To me, strategy is how to enter and how to finish.


----------



## Steve (Feb 15, 2013)

Kung Fu Wang said:


> I don't understand your question. The old man was a Chinese wrestling champion in his weight class in China. He had trained Chinese wrestling all his life. He knew nothing about Judo and western wrestling. If I don't call him Chinese wrestler, I don't know what else to call him.
> 
> Here are some information about Chinese wrestling (Shuai Chiao).
> 
> ...


Thanks.  I'm actually familiar with what Chinese wrestling is, although i will freely admit that I'm not an authority.  What I'm asking is, what specifically makes this different from the technique video I posted?  The subject of the thread includes Chinese wrestling strategy.  I'm wondering what about the technique distinguishes it as Chinese wrestling.  Because to me, it looks like a good example of a judo hip toss, from the entry through the execution to the finish.

And I don't know what your background is.  So if you don't have the expertise n Chinese wrestling to answer the question, I understand.

Regarding strategy, I appreciate the clarification.  I think of strategy as being more about how one would make the technique work against an actual opponent.  

 Did you happen to watch the videos I posted?  If not, it might help you understand my questions.





Sent from my iPad using Tapatalk HD


----------



## Kung Fu Wang (Feb 15, 2013)

Here is my website with my personal information:

http://www.johnswang.com/

I have watched both clips that you have presented. IMO, the 

- entering strategy is "how to create a chance so you can obtain the body controls that you will need for your throw".
- finish strategy is "how to execute your final throw so your opponent won't be able to get away." 

As far as I know, the finish strategy may be similiar between Chinese wrestling and Judo. The entering strategy may be different. Since I don't know Judo, I can't say what a Judoka may do. I can only say what a Chinese wrestler may do.

Here is another Chinese wrestling strategy.


----------



## Steve (Feb 25, 2013)

Kung Fu Wang said:


> Here is my website with my personal information:
> 
> http://www.johnswang.com/
> 
> ...


Thanks.  That helps me understand a little better, I think.  Regarding the videos I posted, do you see any differences in application between the video you posted above and the ones I posted later?  That's really what I'm trying to figure out.  I'm somewhat familiar with the concepts involved in Brazilian Jiu Jitsu, which is a close cousin to Judo.  I am very interested in all kinds of grappling and would like to understand the nuances of your post that distinguish it from the Judo technique I posted.  Do you see any?
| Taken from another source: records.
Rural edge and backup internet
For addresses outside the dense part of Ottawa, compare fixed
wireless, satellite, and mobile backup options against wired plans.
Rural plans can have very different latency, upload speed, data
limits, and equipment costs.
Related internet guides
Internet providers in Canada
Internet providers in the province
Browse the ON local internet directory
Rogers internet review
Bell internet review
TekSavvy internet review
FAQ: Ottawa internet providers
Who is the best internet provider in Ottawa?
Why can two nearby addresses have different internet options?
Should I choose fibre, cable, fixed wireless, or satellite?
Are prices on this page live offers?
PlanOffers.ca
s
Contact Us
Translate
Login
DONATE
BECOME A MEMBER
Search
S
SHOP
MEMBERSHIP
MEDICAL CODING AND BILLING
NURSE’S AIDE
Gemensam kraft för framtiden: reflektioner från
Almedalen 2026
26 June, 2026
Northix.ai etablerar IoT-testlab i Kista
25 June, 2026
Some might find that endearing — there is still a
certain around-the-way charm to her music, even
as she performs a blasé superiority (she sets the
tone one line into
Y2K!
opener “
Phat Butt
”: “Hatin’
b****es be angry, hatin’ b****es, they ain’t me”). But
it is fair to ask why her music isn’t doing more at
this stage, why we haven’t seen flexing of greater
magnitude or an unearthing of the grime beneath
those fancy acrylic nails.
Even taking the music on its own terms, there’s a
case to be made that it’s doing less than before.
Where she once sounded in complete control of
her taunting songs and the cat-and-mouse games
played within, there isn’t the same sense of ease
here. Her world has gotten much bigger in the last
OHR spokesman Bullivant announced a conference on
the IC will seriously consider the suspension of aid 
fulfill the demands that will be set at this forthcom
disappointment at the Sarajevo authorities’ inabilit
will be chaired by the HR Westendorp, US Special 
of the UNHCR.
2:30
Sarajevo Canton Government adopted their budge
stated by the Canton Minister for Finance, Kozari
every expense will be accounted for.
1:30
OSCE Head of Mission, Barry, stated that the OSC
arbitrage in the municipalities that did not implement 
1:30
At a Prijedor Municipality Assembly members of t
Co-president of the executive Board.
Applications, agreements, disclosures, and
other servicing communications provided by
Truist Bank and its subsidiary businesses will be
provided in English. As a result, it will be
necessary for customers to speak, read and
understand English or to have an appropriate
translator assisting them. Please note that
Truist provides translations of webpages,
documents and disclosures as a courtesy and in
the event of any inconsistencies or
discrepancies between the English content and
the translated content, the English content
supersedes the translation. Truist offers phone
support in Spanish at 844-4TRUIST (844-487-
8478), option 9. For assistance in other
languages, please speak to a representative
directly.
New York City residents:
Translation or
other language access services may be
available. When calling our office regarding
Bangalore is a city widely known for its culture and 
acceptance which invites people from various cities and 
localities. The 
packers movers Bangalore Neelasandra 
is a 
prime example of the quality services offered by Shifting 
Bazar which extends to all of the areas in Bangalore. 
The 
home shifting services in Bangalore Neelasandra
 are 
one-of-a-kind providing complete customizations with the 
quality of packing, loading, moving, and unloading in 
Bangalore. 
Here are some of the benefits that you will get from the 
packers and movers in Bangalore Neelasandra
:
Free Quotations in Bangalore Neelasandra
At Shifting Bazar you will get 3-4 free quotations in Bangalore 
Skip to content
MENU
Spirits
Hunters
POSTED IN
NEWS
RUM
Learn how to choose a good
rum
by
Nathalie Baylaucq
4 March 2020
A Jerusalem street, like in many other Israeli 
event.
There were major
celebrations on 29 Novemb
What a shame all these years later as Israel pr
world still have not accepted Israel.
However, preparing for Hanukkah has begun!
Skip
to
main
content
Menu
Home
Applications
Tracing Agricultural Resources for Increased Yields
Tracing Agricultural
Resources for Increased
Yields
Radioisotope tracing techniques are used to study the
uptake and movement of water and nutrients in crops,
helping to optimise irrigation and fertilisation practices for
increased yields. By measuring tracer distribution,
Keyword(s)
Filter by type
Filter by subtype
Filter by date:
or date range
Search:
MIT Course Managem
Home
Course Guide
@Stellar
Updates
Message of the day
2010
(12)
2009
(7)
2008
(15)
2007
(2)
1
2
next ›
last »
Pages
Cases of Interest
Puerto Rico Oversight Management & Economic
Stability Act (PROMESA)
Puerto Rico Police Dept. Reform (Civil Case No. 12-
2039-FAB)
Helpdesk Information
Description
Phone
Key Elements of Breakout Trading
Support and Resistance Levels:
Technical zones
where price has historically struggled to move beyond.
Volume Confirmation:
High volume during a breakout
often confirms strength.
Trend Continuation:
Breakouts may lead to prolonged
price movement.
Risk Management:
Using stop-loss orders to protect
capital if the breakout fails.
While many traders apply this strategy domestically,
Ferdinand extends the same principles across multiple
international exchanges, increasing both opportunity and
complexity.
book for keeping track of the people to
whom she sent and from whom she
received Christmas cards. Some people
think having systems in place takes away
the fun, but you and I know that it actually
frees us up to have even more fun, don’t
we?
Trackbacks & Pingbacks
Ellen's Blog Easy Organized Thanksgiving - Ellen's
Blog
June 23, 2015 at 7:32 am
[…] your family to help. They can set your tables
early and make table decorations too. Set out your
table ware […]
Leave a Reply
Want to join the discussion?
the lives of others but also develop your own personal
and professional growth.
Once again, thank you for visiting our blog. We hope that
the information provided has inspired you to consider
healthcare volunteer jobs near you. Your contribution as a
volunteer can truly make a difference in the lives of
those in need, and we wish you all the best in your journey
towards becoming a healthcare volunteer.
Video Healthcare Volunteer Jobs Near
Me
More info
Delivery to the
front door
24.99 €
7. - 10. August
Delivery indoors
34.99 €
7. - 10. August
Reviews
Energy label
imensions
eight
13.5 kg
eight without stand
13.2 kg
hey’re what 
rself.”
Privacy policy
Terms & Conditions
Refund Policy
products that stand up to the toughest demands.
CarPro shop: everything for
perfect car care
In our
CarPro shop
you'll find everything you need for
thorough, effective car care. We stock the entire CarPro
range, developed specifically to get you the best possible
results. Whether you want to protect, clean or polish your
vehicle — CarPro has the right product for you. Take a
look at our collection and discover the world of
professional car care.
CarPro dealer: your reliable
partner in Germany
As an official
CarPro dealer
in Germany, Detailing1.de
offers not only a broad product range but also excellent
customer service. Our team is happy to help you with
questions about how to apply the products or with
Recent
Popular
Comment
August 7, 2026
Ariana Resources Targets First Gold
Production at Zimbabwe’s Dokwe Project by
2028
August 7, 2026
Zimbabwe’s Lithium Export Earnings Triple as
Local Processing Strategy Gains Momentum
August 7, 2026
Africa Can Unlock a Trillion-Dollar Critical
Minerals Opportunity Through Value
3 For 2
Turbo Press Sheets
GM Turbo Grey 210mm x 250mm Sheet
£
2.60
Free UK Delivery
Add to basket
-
> As far as I know, the finish strategy may be similiar between Chinese wrestling and Judo. The entering strategy may be different. Since I don't know Judo, I can't say what a Judoka may do. I can only say what a Chinese wrestler may do.
> 
> Here is another Chinese wrestling strategy.


These last couple of videos seem more in line with the chinese wrestling videos I've seen in the past.  Interesting stuff.  It seems, in general, more circular than the grappling styles I'm familiar with.  

I


----------